> Problem statement
Using the data below, copy each line that includes the word "chevron".

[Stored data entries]
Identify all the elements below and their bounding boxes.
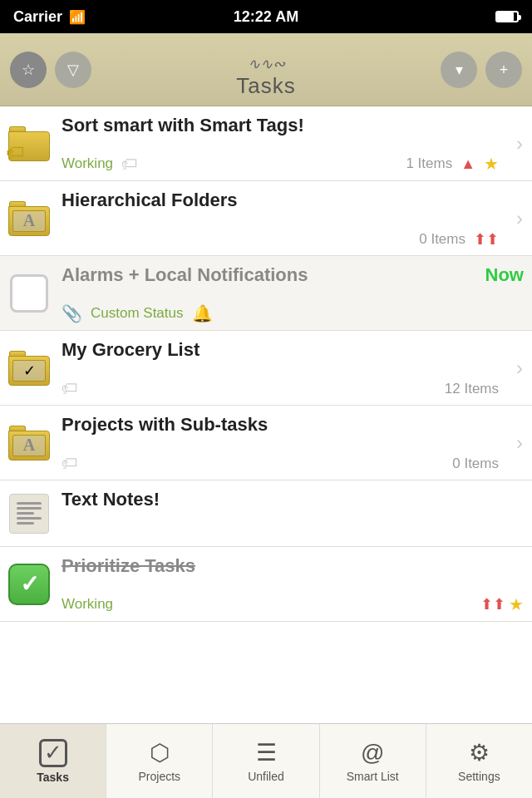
task-list: 🏷 Sort smart with Smart Tags! Working 🏷 …: [0, 106, 532, 723]
double-arrow-up-red-icon: ⬆⬆: [480, 595, 505, 613]
list-item[interactable]: A Hierarchical Folders 0 Items ⬆⬆ ›: [0, 181, 532, 256]
item-count: 12 Items: [445, 381, 499, 397]
filter-button[interactable]: ▽: [55, 52, 91, 88]
settings-tab-icon: ⚙: [469, 739, 490, 766]
tag-icon: 🏷: [62, 454, 78, 473]
note-line: [17, 507, 42, 510]
item-icon-grocery: ✓: [0, 331, 58, 405]
checkbox-icon: [10, 274, 48, 313]
wifi-icon: 📶: [69, 9, 86, 25]
add-button[interactable]: +: [485, 52, 522, 88]
item-count: 0 Items: [419, 231, 466, 248]
star-list-button[interactable]: ☆: [10, 52, 47, 88]
green-check-icon: ✓: [8, 564, 50, 605]
item-subtitle-row: 0 Items ⬆⬆: [62, 230, 499, 249]
tasks-tab-icon: ✓: [39, 739, 67, 767]
tag-icon: 🏷: [121, 155, 138, 174]
item-content-projects: Projects with Sub-tasks 🏷 0 Items: [58, 406, 507, 480]
chevron-down-icon: ▾: [456, 61, 463, 79]
battery-icon: [495, 11, 519, 22]
header-buttons: ☆ ▽ ▾ +: [0, 33, 532, 106]
chevron-right-icon: ›: [507, 106, 532, 180]
tab-unfiled[interactable]: ☰ Unfiled: [213, 724, 319, 798]
item-subtitle-row: 📎 Custom Status 🔔: [62, 303, 524, 323]
item-title: Hierarchical Folders: [62, 190, 499, 211]
item-count: 1 Items: [406, 155, 452, 172]
unfiled-tab-label: Unfiled: [248, 770, 284, 783]
item-content-prioritize: Prioritize Tasks Working ⬆⬆ ★: [58, 547, 532, 621]
star-icon: ★: [484, 154, 499, 174]
double-arrow-up-icon: ⬆⬆: [474, 230, 499, 249]
item-content-grocery: My Grocery List 🏷 12 Items: [58, 331, 507, 405]
chevron-right-icon: ›: [507, 406, 532, 480]
list-item[interactable]: ✓ Prioritize Tasks Working ⬆⬆ ★: [0, 547, 532, 622]
unfiled-tab-icon: ☰: [256, 739, 277, 766]
item-count: 0 Items: [452, 456, 499, 472]
item-status: Working: [62, 596, 113, 613]
list-item[interactable]: Alarms + Local Notifications Now 📎 Custo…: [0, 256, 532, 331]
add-icon: +: [500, 62, 509, 79]
note-line: [17, 502, 42, 505]
status-bar-right: [495, 11, 519, 22]
item-subtitle-row: 🏷 12 Items: [62, 379, 499, 398]
item-title: Alarms + Local Notifications: [62, 264, 308, 286]
tasks-tab-label: Tasks: [37, 771, 69, 784]
tab-settings[interactable]: ⚙ Settings: [426, 724, 532, 798]
item-icon-textnotes: [0, 480, 58, 546]
item-now-label: Now: [485, 264, 524, 286]
item-title: My Grocery List: [62, 339, 499, 361]
tag-icon: 🏷: [62, 379, 78, 398]
status-bar-time: 12:22 AM: [234, 8, 298, 26]
item-icon-alarms: [0, 256, 58, 330]
item-custom-status: Custom Status: [91, 305, 184, 322]
star-icon: ★: [509, 594, 524, 614]
list-item[interactable]: A Projects with Sub-tasks 🏷 0 Items ›: [0, 406, 532, 480]
smartlist-tab-icon: @: [361, 740, 384, 766]
item-content-alarms: Alarms + Local Notifications Now 📎 Custo…: [58, 256, 532, 330]
status-bar-left: Carrier 📶: [13, 8, 86, 26]
header-right-buttons: ▾ +: [441, 52, 522, 88]
item-icon-hierarchical: A: [0, 181, 58, 255]
projects-tab-label: Projects: [139, 770, 181, 783]
note-line: [17, 522, 34, 525]
item-subtitle-row: 🏷 0 Items: [62, 454, 499, 473]
item-content-textnotes: Text Notes!: [58, 480, 532, 546]
item-content-hierarchical: Hierarchical Folders 0 Items ⬆⬆: [58, 181, 507, 255]
tab-projects[interactable]: ⬡ Projects: [106, 724, 213, 798]
note-line: [17, 517, 42, 520]
chevron-right-icon: ›: [507, 181, 532, 255]
item-icon-smart-tags: 🏷: [0, 106, 58, 180]
item-icon-prioritize: ✓: [0, 547, 58, 621]
tab-bar: ✓ Tasks ⬡ Projects ☰ Unfiled @ Smart Lis…: [0, 723, 532, 798]
tab-smartlist[interactable]: @ Smart List: [320, 724, 426, 798]
tab-tasks[interactable]: ✓ Tasks: [0, 724, 106, 798]
status-bar: Carrier 📶 12:22 AM: [0, 0, 532, 33]
item-icon-projects: A: [0, 406, 58, 480]
bell-icon: 🔔: [192, 303, 213, 323]
list-item[interactable]: ✓ My Grocery List 🏷 12 Items ›: [0, 331, 532, 406]
item-status: Working: [62, 155, 113, 172]
carrier-label: Carrier: [13, 8, 62, 26]
item-subtitle-row: Working 🏷 1 Items ▲ ★: [62, 154, 499, 174]
projects-tab-icon: ⬡: [150, 739, 170, 766]
note-line: [17, 512, 34, 515]
header: ☆ ▽ ▾ + ∿∿∾ Tasks: [0, 33, 532, 106]
chevron-right-icon: ›: [507, 331, 532, 405]
settings-tab-label: Settings: [458, 770, 500, 783]
item-title: Projects with Sub-tasks: [62, 414, 499, 436]
star-list-icon: ☆: [22, 61, 35, 79]
item-title: Sort smart with Smart Tags!: [62, 115, 499, 136]
filter-icon: ▽: [67, 61, 79, 79]
list-item[interactable]: Text Notes!: [0, 480, 532, 547]
arrow-up-icon: ▲: [461, 155, 475, 173]
list-item[interactable]: 🏷 Sort smart with Smart Tags! Working 🏷 …: [0, 106, 532, 181]
item-title: Prioritize Tasks: [62, 555, 524, 577]
note-icon: [9, 494, 49, 534]
item-subtitle-row: Working ⬆⬆ ★: [62, 594, 524, 614]
item-content-smart-tags: Sort smart with Smart Tags! Working 🏷 1 …: [58, 106, 507, 180]
smartlist-tab-label: Smart List: [347, 770, 399, 783]
header-left-buttons: ☆ ▽: [10, 52, 91, 88]
chevron-down-button[interactable]: ▾: [441, 52, 477, 88]
paperclip-icon: 📎: [62, 303, 82, 323]
item-title: Text Notes!: [62, 489, 524, 510]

> Result below
chevron-down-icon: ▾: [456, 61, 463, 79]
chevron-right-icon: ›: [507, 106, 532, 180]
chevron-right-icon: ›: [507, 406, 532, 480]
chevron-right-icon: ›: [507, 181, 532, 255]
chevron-right-icon: ›: [507, 331, 532, 405]
chevron-down-button[interactable]: ▾: [441, 52, 477, 88]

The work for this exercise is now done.